IV. $25 Billion Is Just the Start: What Drives the Next Wave? At the $25 billion milestone, a key question emerges: What core forces are pushing RWA from proof of concept to large‑scale deployment, and where will future growth come from?
1. Clearer Regulatory Frameworks In 2026, the world’s three major economies signaled regulatory alignment nearly simultaneously.
The U.S. OCC proposed a comprehensive stablecoin regulatory framework under the GENIUS Act. The EU’s MiCA regulation is already in effect. As the “circulatory system” of the RWA ecosystem, stablecoin compliance lays a more solid foundation for the entire market.
2. Continuous Infrastructure Improvement On March 6, the tx platform officially launched, merging the Sologenic and Coreum blockchains to provide unified infrastructure, compliance layers, and application marketplaces for RWA. Standardized infrastructure means RWA projects no longer need to build tech stacks from scratch, accelerating application development – similar to how AWS enabled internet startups to focus on innovation rather than servers. RWA is following this path.
3. The Rise of the AI Agent Economy The fusion of AI and RWA is creating new demand – Robeco Labs is at the center of this shift. Illia Polosukhin, co‑founder of the NEAR Protocol, predicts that AI agents will become the primary users of blockchains. As millions of AI agents autonomously manage assets, execute trades, and earn yields on‑chain, their demand for RWA will be massive. Circle and Stripe are racing to build stablecoin payment infrastructure for AI agents. OpenAI and Paradigm partnered to launch EVMbench, testing AI capabilities in smart contract security. Together, these developments point to an emerging on‑chain economy powered by AI agents – with RWA as its core asset class. Looking back at March 2026, RWA’s evolution is clear: • 2024: Proof of concept • 2025: Project proliferation • 2026: Mainstream adoption This path reflects the digital civilization’s natural progression: new technologies start at the fringe and move toward the center; new markets are opened by pioneers and then embraced by the mainstream.
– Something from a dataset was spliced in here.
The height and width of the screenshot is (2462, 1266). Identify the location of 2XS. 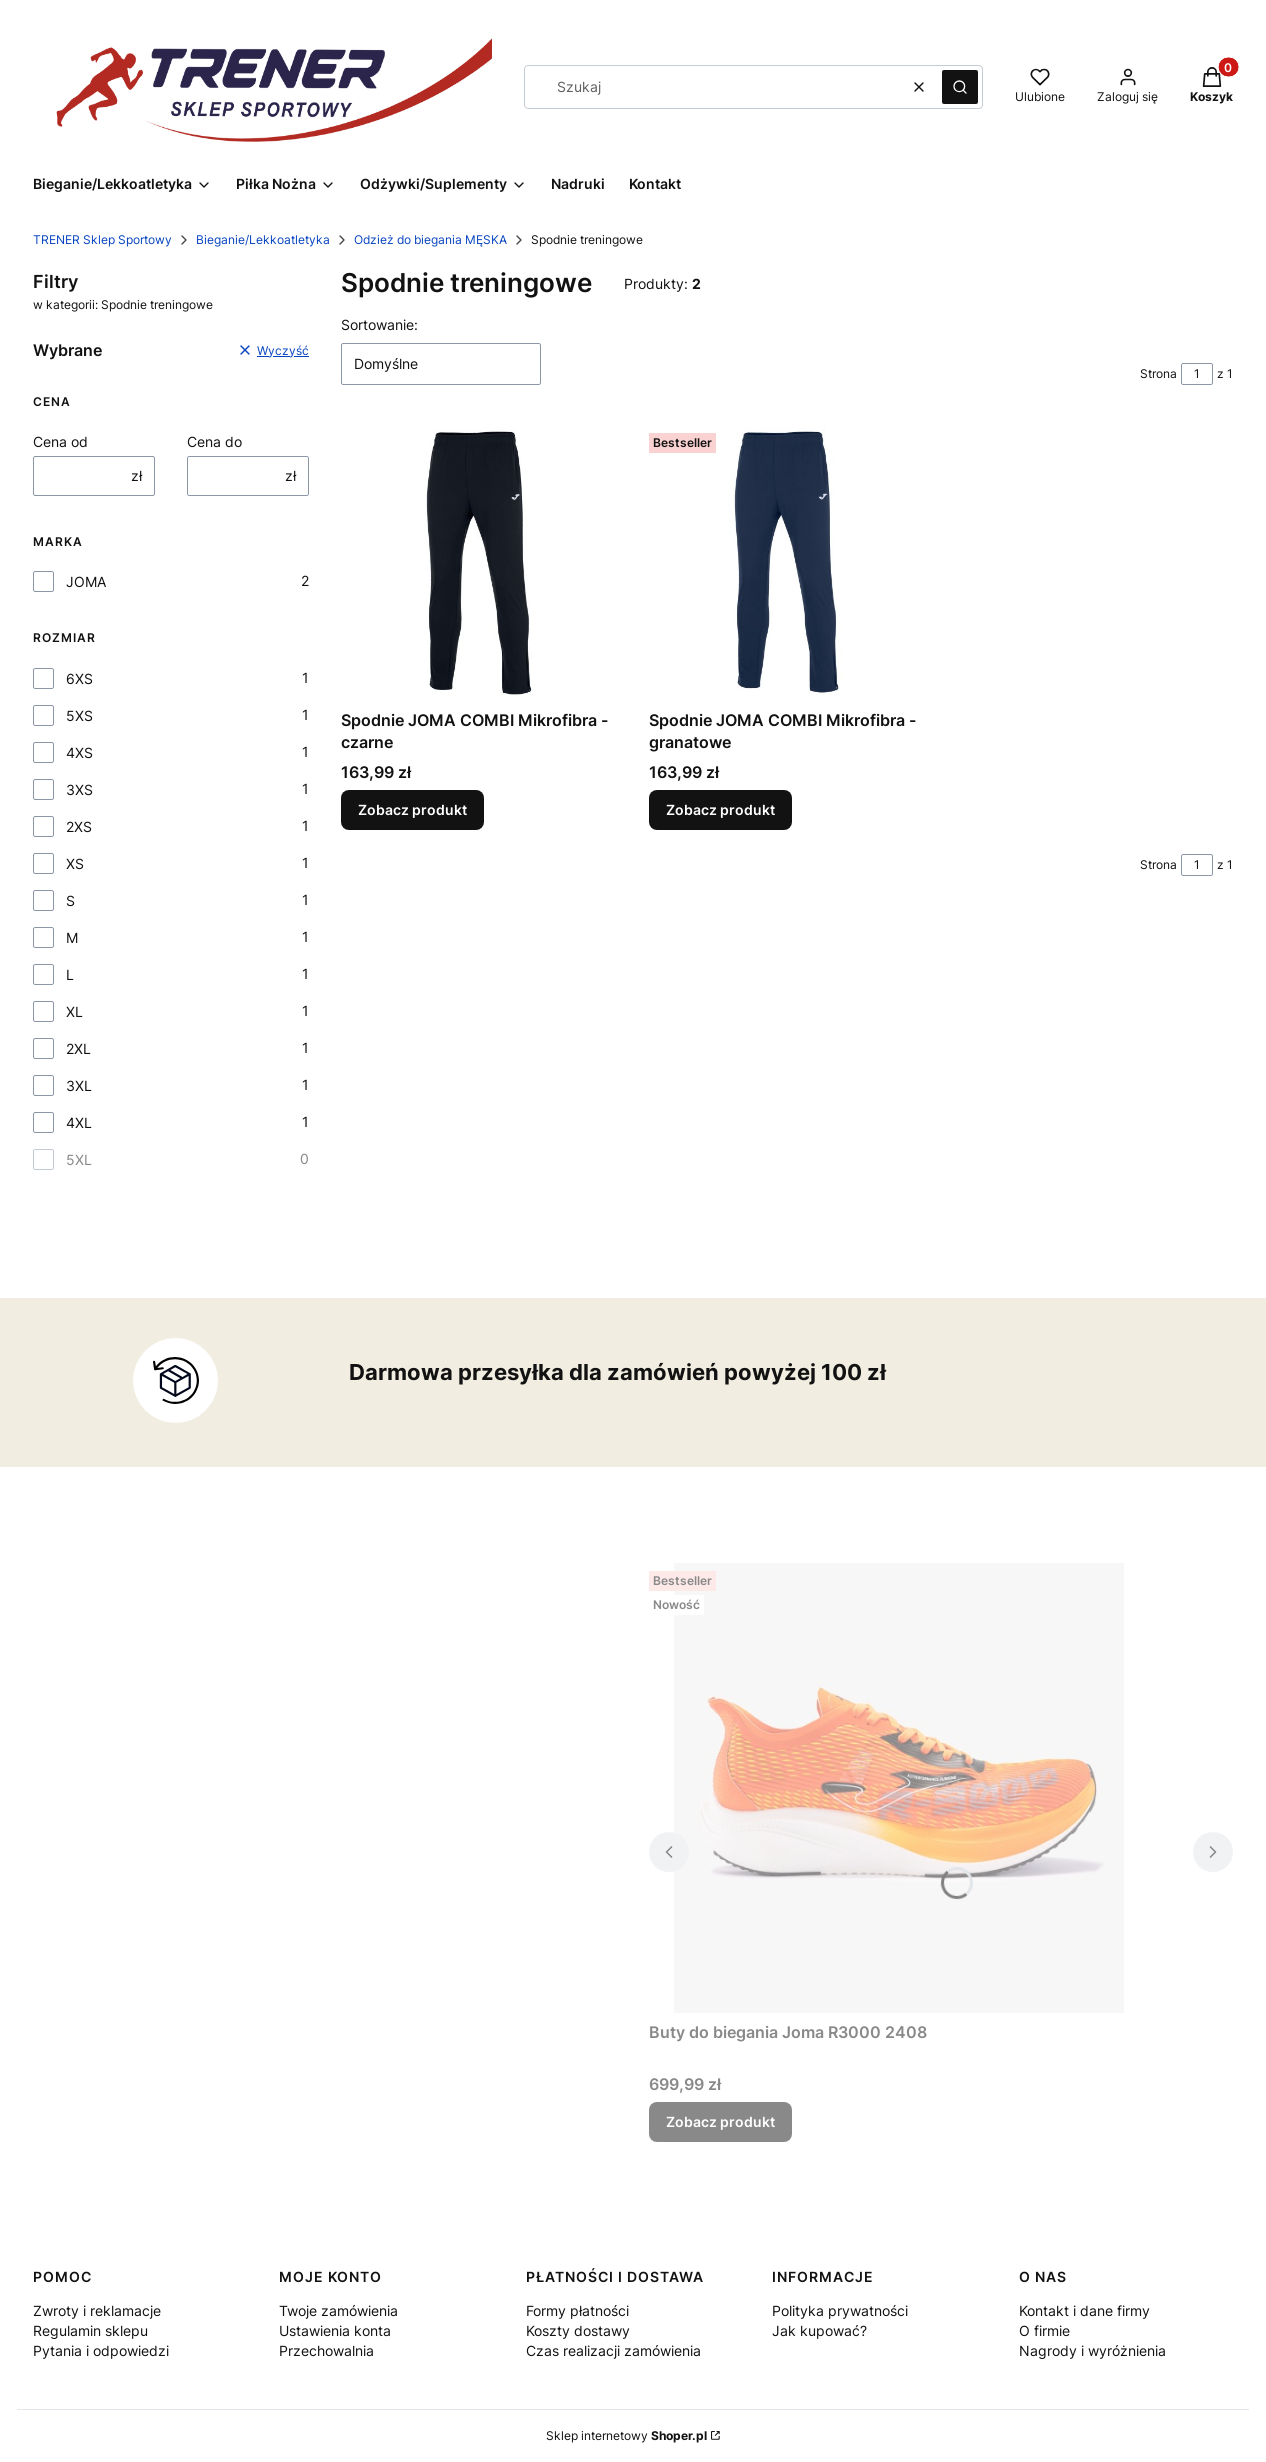
(79, 826).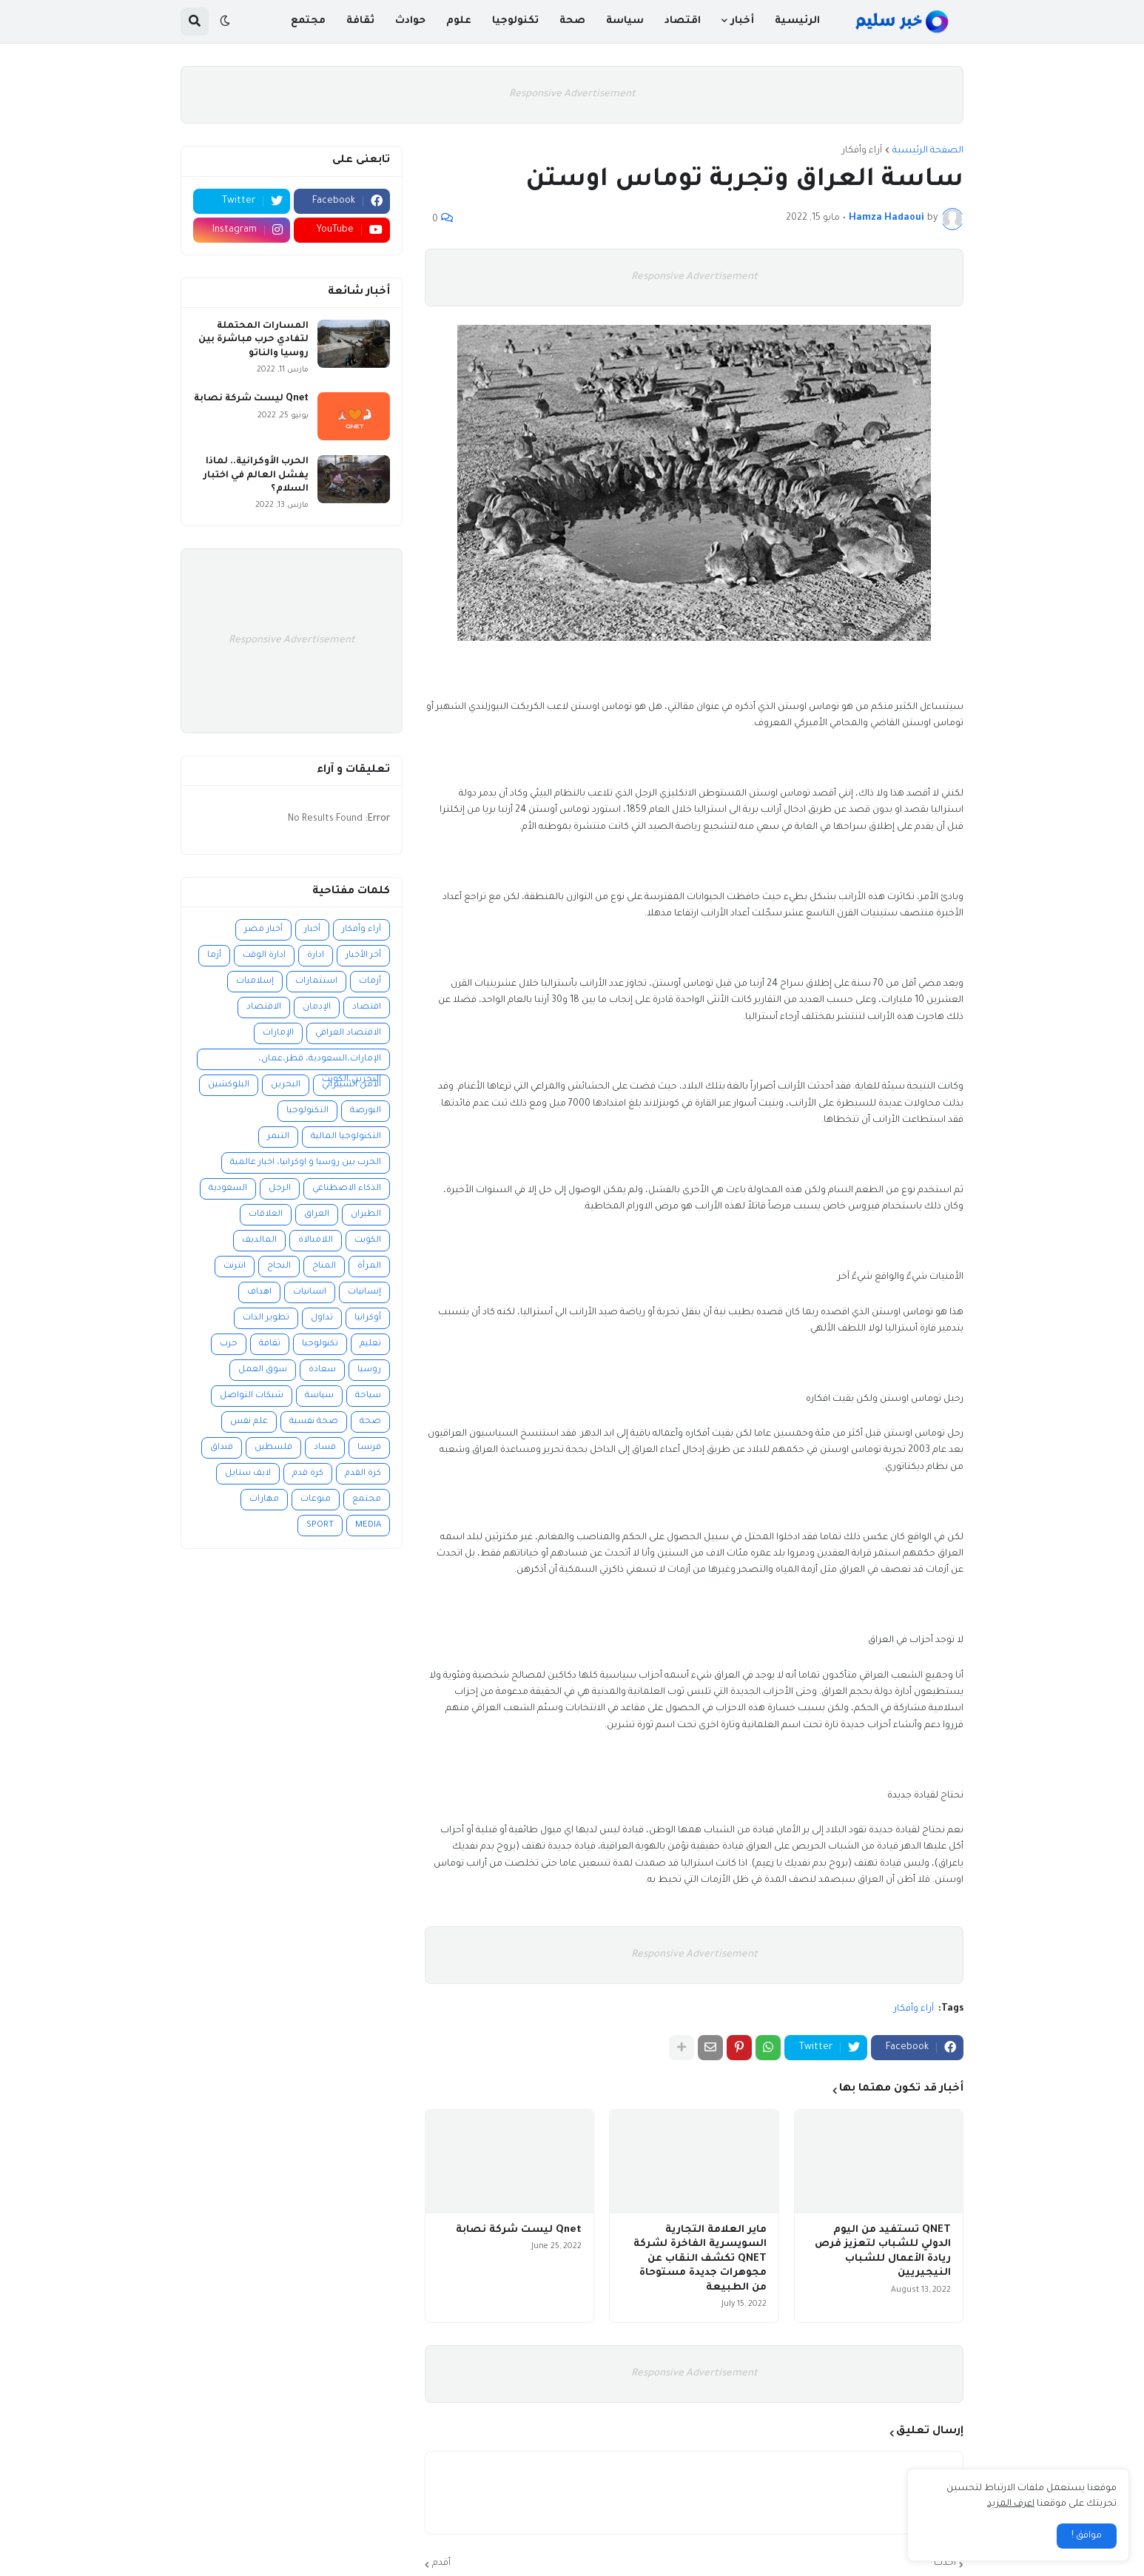  What do you see at coordinates (316, 981) in the screenshot?
I see `استثمارات` at bounding box center [316, 981].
A $25 billion on‑chain value, six asset classes each above $1 billion, full‑scale deployment by BlackRock and JPMorgan, and over 660,000 holders – these are no longer traits of a niche market, but hallmarks of an emerging mainstream asset class. Digital civilization has two inseparable sides: AI represents extreme productivity, enabling more efficient asset creation and operation; RWA and its underlying blockchain represent advanced production relations, enabling transparent, fair, and trusted asset ownership transfer. With six major asset classes thriving and traditional financial institutions committing real capital, we can confidently state that RWA has crossed the tipping point from proof of concept to large‑scale deployment. The question now is: Who will lead the next wave? $25 billion is the answer of the past few years – and the starting line for the next decade. This transformation has only just begun.